A hero is typically admired for their integrity, strengths, and ability to do good. However, Chappie is admired for his weaknesses. Though he is not an ill-mannered teenager, he is definitely sitting on the fence, or walking the line of criminal activity at the age of fourteen. Chappie’s father left him when he was very young, and his mother eventually remarried. It is hinted early on in the novel that Ken, Chappie’s stepfather molested him when he was younger. This initial loss of innocence is what propelled him into a world of chaos and criminal activity.

At the beginning of the novel, Chappie seems to be a menacing teenager with a drug problem. After stealing his grandmother’s coin collection to finance his drug habit, he is confronted by Ken and his mother. This leads to him running away without bravely facing the consequences. His need to run away from home reveals his anti-hero weakness and lack of direction. The habit of running away from problems instead of facing them plays out again at times throughout the story. Chappie is quite clueless when trying to come up with a way to take care of himself and ends up “dependent on Russ” (Banks 57). Chappie’s decision to depend on Russ for shelter and an endless supply of marijuana thrusts him into another undesirable situation.

He lives in constant fear of the violent bikers that Russ has for roommates. This fear and tendency to betray those he is closest too rears its ugly head again when he protects himself by revealing the truth about the stolen electronics to the bikers. At this point in the story, Chappie is still trying to make his way and find his identity. His betrayal of his then best friend Russ can be attributed to his lack of loyalty and self-respect. However, this is not the only time Chappie shows a lack of loyalty to Russ. When Russ shows up in Jamaica, Chappie chooses to duck “down behind the fat lady selling the oranges and peek out under her table at him” (Banks 382). Russ was there for Chappie when he needed a place to crash, but Chappie once again shows his anti-hero qualities here even after all that he has learned in the past year.

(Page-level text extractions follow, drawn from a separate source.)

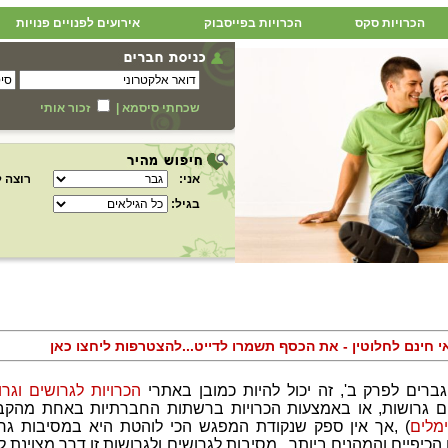
הכרויות סקס
הכרויות בפייסבוק
אירועים לפנויים פנויות
שכחתי סיסמא
|
זכור אותי
אני:
רוצה ל
בגיל:
אי חינם לחלוטין - את הכסף תשמרו לדייט...להצטרפות ליחצו כאן
ברים לפרק ב', זה יכול להיות כמובן באתרי
הכרויות לגרושים וגרו
שים גרושות, או באמצעות הכרויות ברשתות החברתיות באחת מהקב
מלים
) ,אך אין ספק שנקודת המפגש הכי לוהטת היא במסיבות גר
פיים והמהנים ביותר . מסיבות לגרושים ולגרושות זו דרך מצוינת ל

Chappie also shows this anti-hero quality with I-Man when he catches him having sex with Evening Star. He tells his father about it, but he knew “it was wrong and [Chappie] knew it as soon as [he] did it” (Banks 301). I-Man was someone that Chappie considered one of his best friends and at that time the most important adult in his life yet he still chose betrayal.

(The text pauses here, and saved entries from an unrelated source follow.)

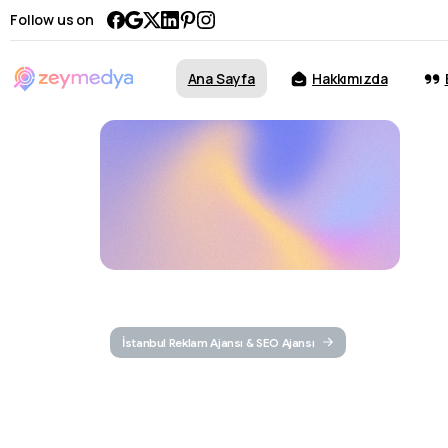
Follow us on
Ana Sayfa
Hakkımızda
İstanbul Reklam Ajansı & SEO Ajansı
İstanbul
R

One still likes Chappie and cheers him on because his life started so sad and had continued to bring some seriously devastating situations. Even though Chappie has displayed some anti-hero qualities throughout the past year, he still shows growth much like a hero would. He has learned to love and respect a few people. Oddly enough it is not those that one would expect him to choose to love. Chappie “saw clearly for the first time that loving Sister Rose and I-man and even Bruce had left [him] with riches that [he] could draw on for the rest of his life” (Banks 384). Perhaps these few people he has found within himself to love showed him qualities that he will try to improve in himself. The anti-hero in him has somehow met a piece of the hidden hero.